Start of EXERCISE MATERIAL
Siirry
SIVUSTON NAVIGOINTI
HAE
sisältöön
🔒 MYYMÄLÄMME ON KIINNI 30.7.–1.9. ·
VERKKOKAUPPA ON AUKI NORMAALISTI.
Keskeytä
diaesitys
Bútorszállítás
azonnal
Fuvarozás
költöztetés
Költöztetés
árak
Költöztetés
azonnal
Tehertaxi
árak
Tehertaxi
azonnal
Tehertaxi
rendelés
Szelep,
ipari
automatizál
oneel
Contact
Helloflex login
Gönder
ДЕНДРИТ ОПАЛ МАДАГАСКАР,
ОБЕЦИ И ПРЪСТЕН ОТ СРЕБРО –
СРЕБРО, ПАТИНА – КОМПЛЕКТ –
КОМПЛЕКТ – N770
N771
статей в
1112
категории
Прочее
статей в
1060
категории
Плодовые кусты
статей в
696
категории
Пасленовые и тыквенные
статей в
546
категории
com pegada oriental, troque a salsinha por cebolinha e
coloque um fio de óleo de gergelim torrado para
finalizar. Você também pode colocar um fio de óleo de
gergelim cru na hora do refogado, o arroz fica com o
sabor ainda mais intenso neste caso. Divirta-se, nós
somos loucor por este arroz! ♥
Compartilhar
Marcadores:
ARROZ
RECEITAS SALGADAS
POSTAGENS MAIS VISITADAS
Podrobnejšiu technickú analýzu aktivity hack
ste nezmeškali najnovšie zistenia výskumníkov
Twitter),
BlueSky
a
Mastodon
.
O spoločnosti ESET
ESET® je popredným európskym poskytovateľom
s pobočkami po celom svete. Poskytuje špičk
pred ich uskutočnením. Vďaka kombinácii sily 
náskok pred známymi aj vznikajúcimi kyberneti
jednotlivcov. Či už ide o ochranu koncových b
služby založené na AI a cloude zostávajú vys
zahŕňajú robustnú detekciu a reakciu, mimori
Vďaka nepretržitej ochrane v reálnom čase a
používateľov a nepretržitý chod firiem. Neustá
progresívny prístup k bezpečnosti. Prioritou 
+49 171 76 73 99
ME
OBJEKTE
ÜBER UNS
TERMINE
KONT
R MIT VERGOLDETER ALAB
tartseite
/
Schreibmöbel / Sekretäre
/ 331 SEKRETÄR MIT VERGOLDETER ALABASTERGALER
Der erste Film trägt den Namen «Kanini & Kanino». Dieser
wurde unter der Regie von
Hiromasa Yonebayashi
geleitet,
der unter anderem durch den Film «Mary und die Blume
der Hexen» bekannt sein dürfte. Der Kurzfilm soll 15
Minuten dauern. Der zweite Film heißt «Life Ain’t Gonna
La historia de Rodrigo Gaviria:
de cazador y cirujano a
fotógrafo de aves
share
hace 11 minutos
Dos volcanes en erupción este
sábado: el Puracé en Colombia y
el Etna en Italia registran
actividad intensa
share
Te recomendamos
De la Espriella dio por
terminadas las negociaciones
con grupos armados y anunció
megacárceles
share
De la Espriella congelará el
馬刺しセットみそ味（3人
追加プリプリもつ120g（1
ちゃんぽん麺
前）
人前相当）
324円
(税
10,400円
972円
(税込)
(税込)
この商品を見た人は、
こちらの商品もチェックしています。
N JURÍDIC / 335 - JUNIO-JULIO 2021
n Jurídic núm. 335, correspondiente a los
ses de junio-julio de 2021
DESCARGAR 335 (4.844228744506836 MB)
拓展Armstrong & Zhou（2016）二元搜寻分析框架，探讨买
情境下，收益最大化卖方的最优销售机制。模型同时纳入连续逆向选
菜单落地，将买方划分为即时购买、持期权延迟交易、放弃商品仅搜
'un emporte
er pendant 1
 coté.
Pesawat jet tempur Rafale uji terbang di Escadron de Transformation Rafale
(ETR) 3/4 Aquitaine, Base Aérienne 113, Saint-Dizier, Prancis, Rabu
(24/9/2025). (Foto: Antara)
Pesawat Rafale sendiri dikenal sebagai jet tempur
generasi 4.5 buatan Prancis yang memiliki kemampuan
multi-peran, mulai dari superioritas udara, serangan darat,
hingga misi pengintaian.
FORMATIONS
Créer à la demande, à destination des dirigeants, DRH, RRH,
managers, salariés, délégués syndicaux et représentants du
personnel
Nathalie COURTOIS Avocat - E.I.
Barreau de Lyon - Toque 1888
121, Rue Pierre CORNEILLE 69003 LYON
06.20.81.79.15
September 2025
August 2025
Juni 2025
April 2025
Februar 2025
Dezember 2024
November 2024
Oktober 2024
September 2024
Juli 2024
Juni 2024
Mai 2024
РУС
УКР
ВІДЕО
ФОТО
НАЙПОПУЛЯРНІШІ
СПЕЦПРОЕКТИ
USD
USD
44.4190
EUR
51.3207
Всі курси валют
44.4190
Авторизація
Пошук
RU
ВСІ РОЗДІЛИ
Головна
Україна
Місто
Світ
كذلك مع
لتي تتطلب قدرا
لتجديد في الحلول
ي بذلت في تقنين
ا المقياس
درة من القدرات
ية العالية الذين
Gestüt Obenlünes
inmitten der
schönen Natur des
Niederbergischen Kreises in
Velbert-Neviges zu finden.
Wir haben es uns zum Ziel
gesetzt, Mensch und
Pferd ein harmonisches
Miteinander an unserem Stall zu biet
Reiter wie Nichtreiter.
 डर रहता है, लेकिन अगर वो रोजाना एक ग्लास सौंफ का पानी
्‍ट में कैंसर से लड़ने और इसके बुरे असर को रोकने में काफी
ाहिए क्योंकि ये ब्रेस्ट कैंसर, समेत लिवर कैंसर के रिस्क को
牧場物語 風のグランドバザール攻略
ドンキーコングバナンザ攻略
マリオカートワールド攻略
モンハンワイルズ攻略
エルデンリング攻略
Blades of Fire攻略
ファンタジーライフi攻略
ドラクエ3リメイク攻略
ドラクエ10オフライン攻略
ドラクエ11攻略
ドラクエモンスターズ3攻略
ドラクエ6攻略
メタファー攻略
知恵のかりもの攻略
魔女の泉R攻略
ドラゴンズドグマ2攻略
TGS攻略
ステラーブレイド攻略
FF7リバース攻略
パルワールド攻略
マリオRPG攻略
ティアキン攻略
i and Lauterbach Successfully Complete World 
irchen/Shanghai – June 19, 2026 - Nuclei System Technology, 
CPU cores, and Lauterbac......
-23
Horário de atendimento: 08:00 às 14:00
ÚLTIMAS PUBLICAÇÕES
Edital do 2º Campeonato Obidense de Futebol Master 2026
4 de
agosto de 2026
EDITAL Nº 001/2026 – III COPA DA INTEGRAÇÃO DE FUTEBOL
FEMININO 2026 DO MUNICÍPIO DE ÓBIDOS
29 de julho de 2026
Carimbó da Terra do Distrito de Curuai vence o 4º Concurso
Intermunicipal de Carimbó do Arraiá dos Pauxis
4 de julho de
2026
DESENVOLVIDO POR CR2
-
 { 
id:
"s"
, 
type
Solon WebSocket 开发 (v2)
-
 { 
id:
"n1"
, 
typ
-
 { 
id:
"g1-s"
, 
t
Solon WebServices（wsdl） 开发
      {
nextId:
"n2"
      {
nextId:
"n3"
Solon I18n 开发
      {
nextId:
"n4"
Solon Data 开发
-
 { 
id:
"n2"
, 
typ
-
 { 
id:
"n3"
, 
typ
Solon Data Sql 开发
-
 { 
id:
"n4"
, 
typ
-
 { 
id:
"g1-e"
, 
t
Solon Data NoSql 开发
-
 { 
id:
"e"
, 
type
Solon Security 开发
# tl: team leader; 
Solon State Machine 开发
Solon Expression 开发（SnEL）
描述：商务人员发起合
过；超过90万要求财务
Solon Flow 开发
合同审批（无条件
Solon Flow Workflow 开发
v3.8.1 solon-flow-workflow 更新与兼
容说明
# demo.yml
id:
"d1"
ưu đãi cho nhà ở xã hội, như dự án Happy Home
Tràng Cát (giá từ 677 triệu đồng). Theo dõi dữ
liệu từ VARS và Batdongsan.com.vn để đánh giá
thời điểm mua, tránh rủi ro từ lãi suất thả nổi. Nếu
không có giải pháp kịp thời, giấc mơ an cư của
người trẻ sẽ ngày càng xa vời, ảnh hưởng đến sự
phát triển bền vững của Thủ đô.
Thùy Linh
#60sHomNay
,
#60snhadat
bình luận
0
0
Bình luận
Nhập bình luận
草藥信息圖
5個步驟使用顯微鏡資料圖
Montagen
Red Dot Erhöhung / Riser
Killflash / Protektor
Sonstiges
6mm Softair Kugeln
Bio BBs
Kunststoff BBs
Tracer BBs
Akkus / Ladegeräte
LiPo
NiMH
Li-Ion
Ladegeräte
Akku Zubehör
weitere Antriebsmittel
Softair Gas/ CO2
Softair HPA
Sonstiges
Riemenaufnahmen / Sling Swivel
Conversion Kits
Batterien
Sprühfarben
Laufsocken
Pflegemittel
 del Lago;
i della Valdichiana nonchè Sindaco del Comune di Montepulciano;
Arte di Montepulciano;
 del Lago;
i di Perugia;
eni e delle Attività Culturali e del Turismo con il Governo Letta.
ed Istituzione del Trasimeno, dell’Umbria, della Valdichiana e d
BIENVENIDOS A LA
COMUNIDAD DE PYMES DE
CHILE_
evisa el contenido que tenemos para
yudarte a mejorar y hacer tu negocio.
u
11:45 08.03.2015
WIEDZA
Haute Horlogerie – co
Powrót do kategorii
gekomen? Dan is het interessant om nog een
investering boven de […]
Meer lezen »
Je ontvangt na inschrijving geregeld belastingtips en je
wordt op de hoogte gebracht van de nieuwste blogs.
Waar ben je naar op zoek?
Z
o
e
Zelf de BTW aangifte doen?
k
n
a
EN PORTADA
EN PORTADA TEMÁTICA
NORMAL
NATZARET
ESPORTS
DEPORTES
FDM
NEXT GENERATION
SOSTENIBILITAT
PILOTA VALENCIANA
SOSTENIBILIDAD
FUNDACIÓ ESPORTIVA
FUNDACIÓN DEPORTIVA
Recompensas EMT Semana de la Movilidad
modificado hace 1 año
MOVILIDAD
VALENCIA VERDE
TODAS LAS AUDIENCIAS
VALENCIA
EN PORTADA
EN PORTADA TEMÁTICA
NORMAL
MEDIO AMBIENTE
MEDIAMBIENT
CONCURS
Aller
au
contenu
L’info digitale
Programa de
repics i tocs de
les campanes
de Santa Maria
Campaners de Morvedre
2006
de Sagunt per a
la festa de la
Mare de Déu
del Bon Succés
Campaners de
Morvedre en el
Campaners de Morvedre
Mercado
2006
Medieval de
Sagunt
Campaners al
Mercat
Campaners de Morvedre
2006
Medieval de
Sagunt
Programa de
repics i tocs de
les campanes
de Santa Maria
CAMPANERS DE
End of EXERCISE MATERIAL
▶ [TASK DETAILS]: Every line above that holds the word "Rafale" needs to be copied.

▶ [ANSWER AREA]:
Pesawat jet tempur Rafale uji terbang di Escadron de Transformation Rafale
Pesawat Rafale sendiri dikenal sebagai jet tempur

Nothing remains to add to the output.